# INPUT:

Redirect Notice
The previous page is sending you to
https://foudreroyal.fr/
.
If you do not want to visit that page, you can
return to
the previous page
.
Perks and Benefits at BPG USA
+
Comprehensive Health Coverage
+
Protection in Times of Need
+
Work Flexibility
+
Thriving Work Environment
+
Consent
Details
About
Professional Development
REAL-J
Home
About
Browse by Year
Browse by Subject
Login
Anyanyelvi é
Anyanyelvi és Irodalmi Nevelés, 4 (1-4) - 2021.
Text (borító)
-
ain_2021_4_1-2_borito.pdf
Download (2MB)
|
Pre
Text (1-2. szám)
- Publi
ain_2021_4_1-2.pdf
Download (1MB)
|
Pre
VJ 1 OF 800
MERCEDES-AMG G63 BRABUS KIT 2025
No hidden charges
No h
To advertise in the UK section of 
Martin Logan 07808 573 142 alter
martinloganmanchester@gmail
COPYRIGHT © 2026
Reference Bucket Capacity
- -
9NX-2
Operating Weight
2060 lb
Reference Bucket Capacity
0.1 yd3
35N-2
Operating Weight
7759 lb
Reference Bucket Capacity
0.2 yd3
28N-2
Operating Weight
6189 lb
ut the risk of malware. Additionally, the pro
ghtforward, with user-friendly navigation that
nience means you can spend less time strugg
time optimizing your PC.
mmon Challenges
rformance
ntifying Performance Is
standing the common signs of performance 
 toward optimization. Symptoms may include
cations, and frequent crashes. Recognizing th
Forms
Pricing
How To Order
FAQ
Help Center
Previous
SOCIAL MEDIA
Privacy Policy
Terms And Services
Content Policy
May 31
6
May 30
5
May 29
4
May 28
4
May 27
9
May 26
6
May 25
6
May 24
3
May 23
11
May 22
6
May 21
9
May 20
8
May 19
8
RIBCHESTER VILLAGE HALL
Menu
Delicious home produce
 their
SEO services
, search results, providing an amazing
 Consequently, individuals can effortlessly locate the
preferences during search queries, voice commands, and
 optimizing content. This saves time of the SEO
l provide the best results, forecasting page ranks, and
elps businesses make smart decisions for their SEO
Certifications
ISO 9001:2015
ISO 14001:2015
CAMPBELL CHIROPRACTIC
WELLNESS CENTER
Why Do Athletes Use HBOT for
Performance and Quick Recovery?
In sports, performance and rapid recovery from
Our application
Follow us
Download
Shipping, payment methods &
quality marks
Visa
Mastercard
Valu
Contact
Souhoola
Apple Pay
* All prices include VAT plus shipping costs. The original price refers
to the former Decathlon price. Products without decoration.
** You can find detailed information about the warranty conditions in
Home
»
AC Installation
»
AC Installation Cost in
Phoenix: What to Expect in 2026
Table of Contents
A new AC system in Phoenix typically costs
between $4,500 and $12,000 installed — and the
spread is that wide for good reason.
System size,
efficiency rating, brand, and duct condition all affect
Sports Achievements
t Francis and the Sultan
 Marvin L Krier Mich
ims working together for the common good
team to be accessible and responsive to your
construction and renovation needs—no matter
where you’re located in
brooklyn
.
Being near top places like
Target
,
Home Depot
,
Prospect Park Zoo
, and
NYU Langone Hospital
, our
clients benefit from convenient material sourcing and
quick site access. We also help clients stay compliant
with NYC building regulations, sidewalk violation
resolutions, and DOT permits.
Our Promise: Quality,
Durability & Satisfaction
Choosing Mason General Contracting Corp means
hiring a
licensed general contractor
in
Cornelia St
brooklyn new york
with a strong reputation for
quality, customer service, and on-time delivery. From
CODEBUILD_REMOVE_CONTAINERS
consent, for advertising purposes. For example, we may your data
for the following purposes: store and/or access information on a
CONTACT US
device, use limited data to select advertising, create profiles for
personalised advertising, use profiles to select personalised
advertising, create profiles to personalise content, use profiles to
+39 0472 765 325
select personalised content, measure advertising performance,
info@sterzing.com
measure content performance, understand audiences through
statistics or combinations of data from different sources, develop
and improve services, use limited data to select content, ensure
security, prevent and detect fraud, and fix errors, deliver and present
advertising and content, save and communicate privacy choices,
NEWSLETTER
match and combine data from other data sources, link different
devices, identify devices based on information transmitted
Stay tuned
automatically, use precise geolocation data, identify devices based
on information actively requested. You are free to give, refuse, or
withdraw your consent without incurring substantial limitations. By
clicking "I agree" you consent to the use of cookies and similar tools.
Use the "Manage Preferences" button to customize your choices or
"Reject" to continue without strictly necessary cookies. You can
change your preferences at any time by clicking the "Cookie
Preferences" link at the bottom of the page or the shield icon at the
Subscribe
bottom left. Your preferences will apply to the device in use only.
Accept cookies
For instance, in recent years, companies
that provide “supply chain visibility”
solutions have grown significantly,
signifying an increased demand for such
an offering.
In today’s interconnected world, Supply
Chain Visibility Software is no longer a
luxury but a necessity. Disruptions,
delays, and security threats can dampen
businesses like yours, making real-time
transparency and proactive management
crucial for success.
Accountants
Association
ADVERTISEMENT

# THE PROBLEM:
Every line of the listing must be written out again exactly.

# EXERCISE OUTPUT:
Redirect Notice
The previous page is sending you to
https://foudreroyal.fr/
.
If you do not want to visit that page, you can
return to
the previous page
.
Perks and Benefits at BPG USA
+
Comprehensive Health Coverage
+
Protection in Times of Need
+
Work Flexibility
+
Thriving Work Environment
+
Consent
Details
About
Professional Development
REAL-J
Home
About
Browse by Year
Browse by Subject
Login
Anyanyelvi é
Anyanyelvi és Irodalmi Nevelés, 4 (1-4) - 2021.
Text (borító)
-
ain_2021_4_1-2_borito.pdf
Download (2MB)
|
Pre
Text (1-2. szám)
- Publi
ain_2021_4_1-2.pdf
Download (1MB)
|
Pre
VJ 1 OF 800
MERCEDES-AMG G63 BRABUS KIT 2025
No hidden charges
No h
To advertise in the UK section of 
Martin Logan 07808 573 142 alter
martinloganmanchester@gmail
COPYRIGHT © 2026
Reference Bucket Capacity
- -
9NX-2
Operating Weight
2060 lb
Reference Bucket Capacity
0.1 yd3
35N-2
Operating Weight
7759 lb
Reference Bucket Capacity
0.2 yd3
28N-2
Operating Weight
6189 lb
ut the risk of malware. Additionally, the pro
ghtforward, with user-friendly navigation that
nience means you can spend less time strugg
time optimizing your PC.
mmon Challenges
rformance
ntifying Performance Is
standing the common signs of performance 
 toward optimization. Symptoms may include
cations, and frequent crashes. Recognizing th
Forms
Pricing
How To Order
FAQ
Help Center
Previous
SOCIAL MEDIA
Privacy Policy
Terms And Services
Content Policy
May 31
6
May 30
5
May 29
4
May 28
4
May 27
9
May 26
6
May 25
6
May 24
3
May 23
11
May 22
6
May 21
9
May 20
8
May 19
8
RIBCHESTER VILLAGE HALL
Menu
Delicious home produce
 their
SEO services
, search results, providing an amazing
 Consequently, individuals can effortlessly locate the
preferences during search queries, voice commands, and
 optimizing content. This saves time of the SEO
l provide the best results, forecasting page ranks, and
elps businesses make smart decisions for their SEO
Certifications
ISO 9001:2015
ISO 14001:2015
CAMPBELL CHIROPRACTIC
WELLNESS CENTER
Why Do Athletes Use HBOT for
Performance and Quick Recovery?
In sports, performance and rapid recovery from
Our application
Follow us
Download
Shipping, payment methods &
quality marks
Visa
Mastercard
Valu
Contact
Souhoola
Apple Pay
* All prices include VAT plus shipping costs. The original price refers
to the former Decathlon price. Products without decoration.
** You can find detailed information about the warranty conditions in
Home
»
AC Installation
»
AC Installation Cost in
Phoenix: What to Expect in 2026
Table of Contents
A new AC system in Phoenix typically costs
between $4,500 and $12,000 installed — and the
spread is that wide for good reason.
System size,
efficiency rating, brand, and duct condition all affect
Sports Achievements
t Francis and the Sultan
 Marvin L Krier Mich
ims working together for the common good
team to be accessible and responsive to your
construction and renovation needs—no matter
where you’re located in
brooklyn
.
Being near top places like
Target
,
Home Depot
,
Prospect Park Zoo
, and
NYU Langone Hospital
, our
clients benefit from convenient material sourcing and
quick site access. We also help clients stay compliant
with NYC building regulations, sidewalk violation
resolutions, and DOT permits.
Our Promise: Quality,
Durability & Satisfaction
Choosing Mason General Contracting Corp means
hiring a
licensed general contractor
in
Cornelia St
brooklyn new york
with a strong reputation for
quality, customer service, and on-time delivery. From
CODEBUILD_REMOVE_CONTAINERS
consent, for advertising purposes. For example, we may your data
for the following purposes: store and/or access information on a
CONTACT US
device, use limited data to select advertising, create profiles for
personalised advertising, use profiles to select personalised
advertising, create profiles to personalise content, use profiles to
+39 0472 765 325
select personalised content, measure advertising performance,
info@sterzing.com
measure content performance, understand audiences through
statistics or combinations of data from different sources, develop
and improve services, use limited data to select content, ensure
security, prevent and detect fraud, and fix errors, deliver and present
advertising and content, save and communicate privacy choices,
NEWSLETTER
match and combine data from other data sources, link different
devices, identify devices based on information transmitted
Stay tuned
automatically, use precise geolocation data, identify devices based
on information actively requested. You are free to give, refuse, or
withdraw your consent without incurring substantial limitations. By
clicking "I agree" you consent to the use of cookies and similar tools.
Use the "Manage Preferences" button to customize your choices or
"Reject" to continue without strictly necessary cookies. You can
change your preferences at any time by clicking the "Cookie
Preferences" link at the bottom of the page or the shield icon at the
Subscribe
bottom left. Your preferences will apply to the device in use only.
Accept cookies
For instance, in recent years, companies
that provide “supply chain visibility”
solutions have grown significantly,
signifying an increased demand for such
an offering.
In today’s interconnected world, Supply
Chain Visibility Software is no longer a
luxury but a necessity. Disruptions,
delays, and security threats can dampen
businesses like yours, making real-time
transparency and proactive management
crucial for success.
Accountants
Association
ADVERTISEMENT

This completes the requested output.